EM12c- Managing Incidents, Stopping the Insanity, Part III
Nothing is more annoying that getting alerted on things that are not critical to you or that you already know is occurring and there is not a darn thing you can do about it.
I’ve also been frustrated to wake up in the morning and to see my inbox flooded with a ton of alerts from numerous EM12c systems and really- none of them are truly critical, but can appear to be simply overwhelming!
How to we steer the inbox from madness to manageable?
The answer to this question is not just managing metric settings and thresholds- there are a number of different ways to control what end up in your inbox or alerting you at every waking and sleeping hour.
The part in this series is focused on fine grain rule sets. This is a post that will show you how in a few, simple steps, with the hopes that you can recreate this as simple or complex as you wish, based to make your EM12c server you better.
Note: This next post is a change, that as I said, is about changing a rule set- Remember- changing a rule set is a change to ALL targets utilizing the rule set, vs. changing a metric policy or threshold at a target level, so think through what you want to change and how you want to make the change BEFORE you make the change. All options I show you here can be performed in many, many different ways to address the problem. Rationally think about the change you need to make, test it out and use common sense.
So for our email today, one of my clients systems have started to send this incident to my inbox at night:
Host=hostxyz.client7.com Target type=Oracle Management Service Target name=hostxyz.client7.com:4892_Management_Service Categories=Performance Message=Loader Throughput (rows per second) for Loader_D exceeded the critical threshold (75). Current value: 65.08 Severity=Critical Event reported time=Dec 4, 2013 8:50:10 AM CST Operating System=Linux Platform=x86_64 Associated Incident Id=51218 Associated Incident Status=New Associated Incident Owner=SYSMAN Associated Incident Acknowledged By Owner=No Associated Incident Priority=Very High Associated Incident Escalation Level=0 Event Type=Metric Alert Event name=Management_Loader_Status:load_processing Metric Group=Active Loader Status Metric=Loader Throughput (rows per second) Metric value=65.08 Key Value=Loader_D Key Column 1=Loader Name Rule Name= Incident Management Ruleset,Incident creation Rule for metric alerts. Rule Owner=SYSMAN Update Details: Loader Throughput (rows per second) for Loader_D exceeded the critical threshold (75). Current value: 65.08 Incident created by rule (Name = Incident Management Ruleset, Incident creation Rule for metric alerts.; Owner = SYSMAN).
I could really care less about this and am already receiving this information once it hits the warning threshold for review. I don’t want to be woke up in the middle of the night, nor is it something that I can really address as a critical outage for this client.

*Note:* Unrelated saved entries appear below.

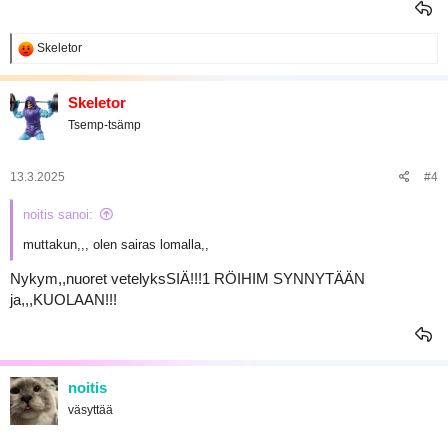
R
Skeletor
e
a
k
Skeletor
t
Tsemp-tsämp
i
o
t
:
13.3.2025
#4
noitis sanoi:
muttakun,,, olen sairas lomalla,,
Nykym,,nuoret vetelyksSIÄ!!!1 RÖIHIM SYNNYTÄÄN
ja,,,KUOLAAN!!!
noitis
väsyttää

Let’s edit our rule set by taking the information offered us in the email from the “Rule Name” section:
Rule Name= Incident Management Ruleset,Incident creation Rule for metric alerts.
Incident Rule Sets
Log into the EM12c and click on “Setup”, “Incidents” and then “Incident Rules”
You should see your Incident Rule Sets listed.
We’ll take the following information from our Incident email we recevied:
Rule Name= Incident Management Ruleset,Incident creation Rule for metric alerts.
and then one more section, “Categories”, (remember, some Incidents can belong to more than one category):
Categories=Performance
Taking just these two lines above, this tells us what incident rule is alerting us. What we may not realize, is that by default, critical metric alerts notify on ALL categories and you then distinguish this by rule set, by target, by group, etc. This is where the EM12c again proves itself to be a self-service product, giving the power to the administrator to receive notifications on any incident in the way that they want to receive or NOT receive.
Armed with this information, we are now going to take this example for our client and edit the rule set-
We’ve highlighted the rule set that matches the first part of the Rule name “combination” and click on Edit.
Then upon entering the info for the rule set, we’ll need to edit the actual rule, which is the second part of the combination offered in the “Rule Name” from the email. Click on the Rule Tab, the rule which we wish to edit, then click on “Edit”.
This will take you into the rules basic information on what it uses for requirements it needs to trigger an incident.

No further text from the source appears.